November 6, 2015 by Lyn Thorne-Alder
It could endanger my whole enclave. The words hung in the air for a moment. Enrie swallowed. Her parents were Diplomats. She’d seen some of what could happen if an uprising were suspected. They’d tried to shelter her, but she’d heard rumors, and she’d snuck out on occasion – on more than a few occasions, if she was being honest – and seen some of the things they didn’t want to talk about. Potential uprisings were dealt with quickly in the Empire, and they were dealt with very thoroughly. “Saydrie, I will do everything I can to protect you, but…”
“But you are a royal daughter of the empire, even if you don’t think your vowel means anything. I understand.”
“I don’t.” Taikie shook her head. “We’re a team. We’re supposed to work together. What’s more important than that?”

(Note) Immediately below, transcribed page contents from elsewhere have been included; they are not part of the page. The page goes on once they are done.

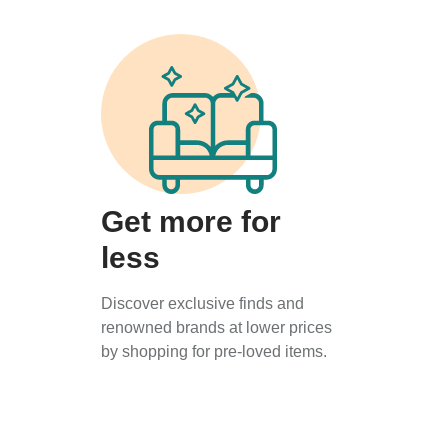
Get more for
less
Discover exclusive finds and
renowned brands at lower prices
by shopping for pre-loved items.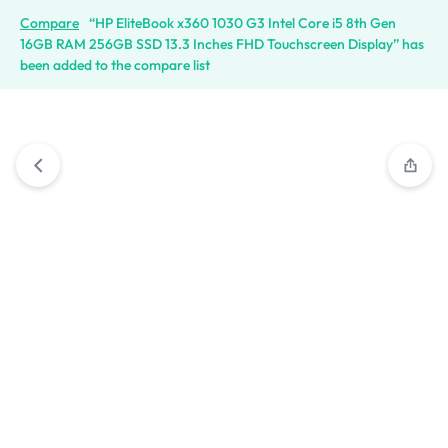
Compare
“HP EliteBook x360 1030 G3 Intel Core i5 8th Gen
16GB RAM 256GB SSD 13.3 Inches FHD Touchscreen Display” has
been added to the compare list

“We are a team,” Saydrie agreed quietly. “But I am Cevati Bitrani, son of Bithrain, and Enrie is – or will be, pardon me – Lady Enerenarie, a daughter of Calenta. Those things are important, because they are in our blood. Do you understand, Tairiekie?”
She shook her head, her braids bobbing. “I’m Calenyena, too.”
“But being raised royal—”
“She keeps saying it’s just a vowel! It’s like Ienyie. What did you call her, ‘Almost-Royal-Ienyie?’ You said it was the same thing, Enrie, that you weren’t really royal, either.”
“Perhaps Enerenarie wishes to earn the name. Like you want to earn the title of Engineer. But you were raised by Engineers and think like one already, and Enerenarie was raised by the royal family and thinks like one, even when she tries to pretend otherwise.” Saydrie cleared his throat. “Like me. I try to fit in, because I know that’s what is expected of me here. I’m supposed to learn how to be one of you, to learn how to be Cālenyena, to fit in. It’s why the quotas exist. But that doesn’t make what I grew up hearing about any different.”
“But—” Taikie looked on the verge of tears. Enrie cleared her throat.
“Saydrie and you are very important to me, Taikie. But if it came to a decision, part of me would always be considering, ‘which is more important here, the Empire or my friendships?’ The Empire has lasted a very long time.” She raised her chin, knowing how to resolve this – at least for now. “But the Empire has lasted so long on the strength of friendships, friendships like ours. Didn’t the Empress Otyeriotanerio say that she would not have been able to rule, had it not been for the friendship of Villipo—”
“Fillipo,” Saydrie murmured. Enrie continued as if she was giving a speech, and perhaps she was. She hadn’t meant to, but that was what all the training was for, wasn’t it?
“—and Laarizha? Not that I’m saying I’ll ever be Empress – there are mountains and valleys, seas and maelstroms between me and that and it’s not a passage I care to traverse – but simply that this friendship is important.” She looked up at her friends, the heat burning in her cheeks. That had been a little bit more than she’d meant to say, and said a little fancier than a cupola really required or requested. “It’s okay, Saydrie. You can tell us what you want to.”